Thursday, 1 October 2015

A coherent life

Two days ago I read a long form article in the Atlantic that was just smashing and after the first couple of paragraphs I looked at the author's name - Alison Gopnik - and said Gopnik . . . Gopnik . . . I've heard of her: she must have done something impressive.  But I was really conflating three separate Gopniks:
It turns out that they are all members of the same family. Myrna is an emeritus professor of linguistics at McGill University in Canada and the others are two of her five children. Adam's webpage quotes with approval from Harper Lee's book Go Set a Watchman: "Atticus killed several birds with one stone when he read to his children, and would probably have caused a child psychologist considerable dismay: he read to Jem and Jean-Louise whatever he happened to be reading, and the children grew up possessed of an obscure erudition. They cut their back teeth on military history, Bills to Be Enacted into Laws, True Detective Mysteries,The Code of Alabama, the Bible, and Palgrave's Golden Treasury." That gave me a frisson of recognition because that's a bit like we treated Dau.I and Dau.II when they were educating themselves at home. We took no prisoners when it came to language or ideas: lots of stuff was batted around the kitchen table but we never hauled our wind or talked down to them. And they were not slow to tell me I were talking nonsense. I suspect that's what it was like in the Gopnik household in Montreal: two Professors and a parcel of bright and eager kids reading anything and talking about everything.

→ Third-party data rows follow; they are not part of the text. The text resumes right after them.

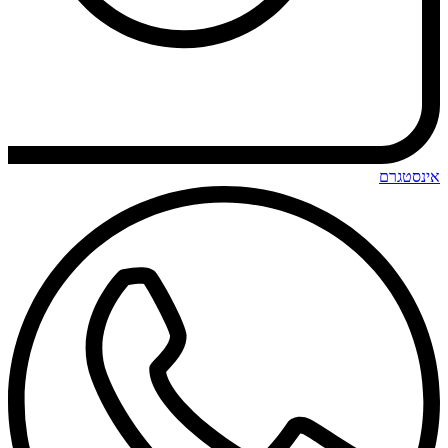
אינסטגרם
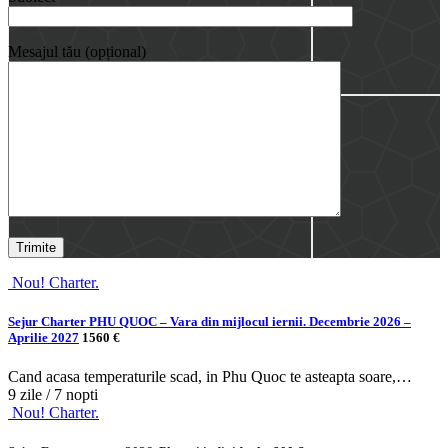
Mesajul tău (opțional)
Nou! Charter.
Sejur Charter PHU QUOC – Vara din mijlocul iernii. Decembrie 2026 –
Aprilie 2027
1560 €
Cand acasa temperaturile scad, in Phu Quoc te asteapta soare,…
9 zile / 7 nopti
Nou! Charter.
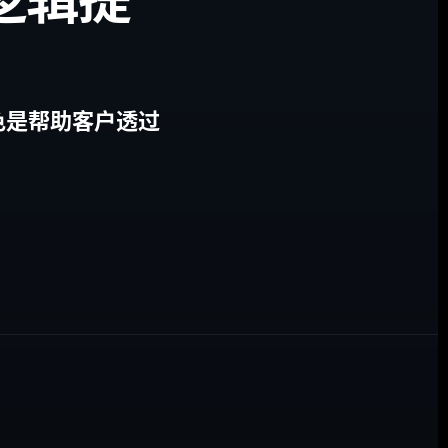
色是帮助客户透过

Turns out that Alison the firstborn was trained as a philosopher - D.Phil, Oxford under Jerome Bruner.  We have a copy of Bruner's The Process of Education on the shelf where we keep our education, home, important books: "knowing how something is put together is worth a thousand facts about it." As it happens it's Bruner's 100th Birthday today and he's still with us as a Senior Research Fellow at NYU. At college Gopnik read all the philosophers, because she could: it's a field much more limited than, say, science where nobody since Henri PoincarĂ© has been able to read/know everything and he's been dead 100 years. It's a man's world is Philosophy, more so than engineering or physics, and it was really difficult for Gopnik to reconcile her ambition to be a hot-shot philosopher with a genuine and consuming interest in children. It was all too easy to get written off as "a girl" if she was interested in such dull, light-weight creatures who were sporadically incontinent and couldn't spell Kant let alone Teilhard de Chardin.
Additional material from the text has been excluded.